Badges along the top of the README gives an experienced reader the ability to quickly assess basic aspects of the framework.
- Tests / Build Status
- Package Manager Compatibility (Carthage, Cocoapods)
Introduce the Framework
- State the problem it solves and summarize how it solves it
- Show off a little tase of what makes it so cool
Installation and Integration Instructions
Guide the user through the supported integration methods
- Swift Package Manager
Here the developer should also provide a list of bundled third-party libraries used in the framework so that potential users can assess compatibility with other third-party frameworks.
- License Information
- Don't use the README as a change log
- Don't use the README to include the full text of your license
- An actively managed Github Issue Tracker
The number of issues ideally is small, but for big projects, there can be many, just make sure they are being responded to and a majority are closed.

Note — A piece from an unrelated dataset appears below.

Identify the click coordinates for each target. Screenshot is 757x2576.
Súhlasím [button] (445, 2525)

- Very actively managed Pull Requests
The number of pull requests should be zero or near to zero. A pull request is usually someone's legitimate attempt at improving the framework and it should at least be addressed with some responses if not action. If the pull request was made by a misguided person, that is also readily closeable. The only open pull requests should be good ideas with flawed but salvageable implementations.
If there are open pull requests, they're a good place to check for continuous integration. If the pull request has tests that are shown to fail, that is a good reason why it hasn't been accepted yet.

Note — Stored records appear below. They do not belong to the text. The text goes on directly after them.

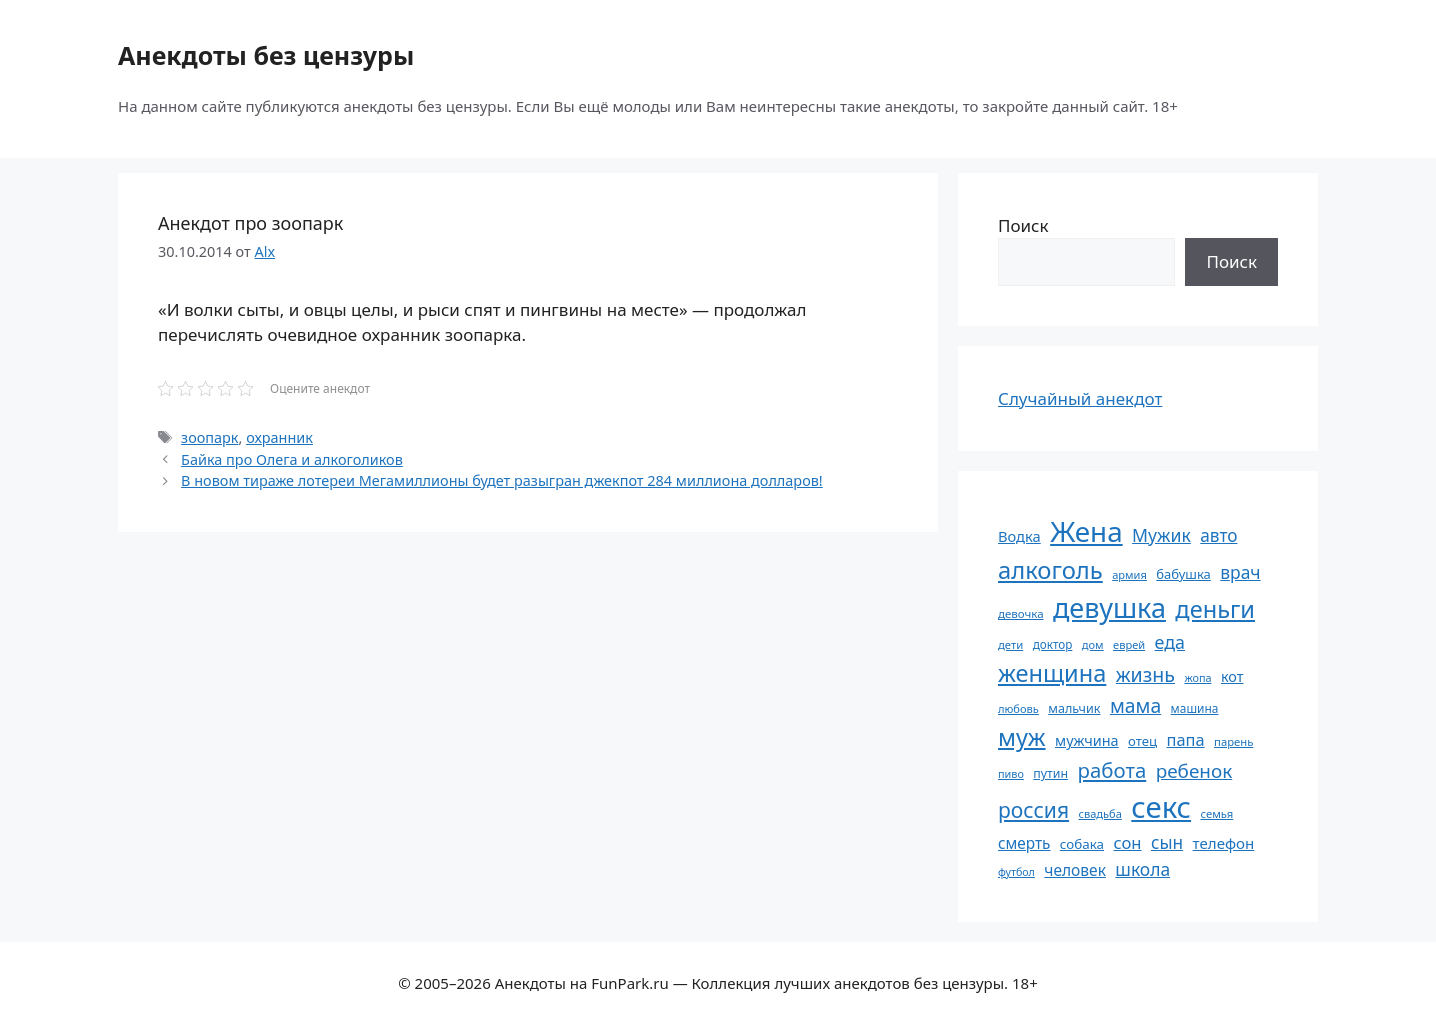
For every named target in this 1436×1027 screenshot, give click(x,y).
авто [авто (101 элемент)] (1218, 535)
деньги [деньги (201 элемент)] (1215, 609)
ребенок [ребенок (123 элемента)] (1194, 771)
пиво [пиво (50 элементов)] (1011, 773)
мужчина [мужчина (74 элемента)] (1087, 740)
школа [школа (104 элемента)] (1142, 869)
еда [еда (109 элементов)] (1170, 642)
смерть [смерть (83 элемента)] (1024, 843)
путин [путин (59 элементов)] (1050, 773)
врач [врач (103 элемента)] (1240, 572)
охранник (279, 437)
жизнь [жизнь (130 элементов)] (1145, 674)
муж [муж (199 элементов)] (1022, 737)
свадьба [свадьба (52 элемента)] (1099, 813)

- Use of the Github Projects feature
This is one of the newest Github features, so it might be empty, but if it is not, that is a good sign the developer is actively engaging the community in a meaningful way.
- Pulse and Graphs
Just to cover the remaining Github header items, these can be used to validate activity on a framework, but we can't think of anything we'd see here that would necessarily be a red flag.
A framework should provide at least one sample project that satisfies as much of the following checklist as possible.
- Sample projects should build cleanly and run on the simulator or a device with zero issues or warnings
- Sample projects should be part of the continuous integration process
- Sample projects for iOS should be universal (iPhone, iPad)
- Sample projects do not require third-party tools such as Cocoapods
Bonus points for:
- More than one sample project
- Sample projects written in both Objective-C and Swift
Release versions of the framework were built for the latest non-beta version of Xcode
The framework provides configurable debug log levels with the option to completely silence them.
The framework has a small memory and on-disk footprint, or is configurable to be slimmer.
The framework has been tested with all of the deployment targets supported.
The framework supports Bitcode and can build with Bitcode enabled.
If the framework includes a Universal binary, the provided fat binary must have the architectures needed (run lipo -info on the binary from Terminal to see what architectures it supports): arm64, armv7, i386, x86_64.
Documentation beyond the README
The framework's public interfaces are commented with Headerdoc.
The framework's public interfaces use Objective-C nullability tags and typed collection syntax.
The SDK package provides comprehensive documentation that describes SDK setup and use.
- Branches should be created for beta OS versions or Swift Language changes. (Swift3 was a big change that required a lot of new development).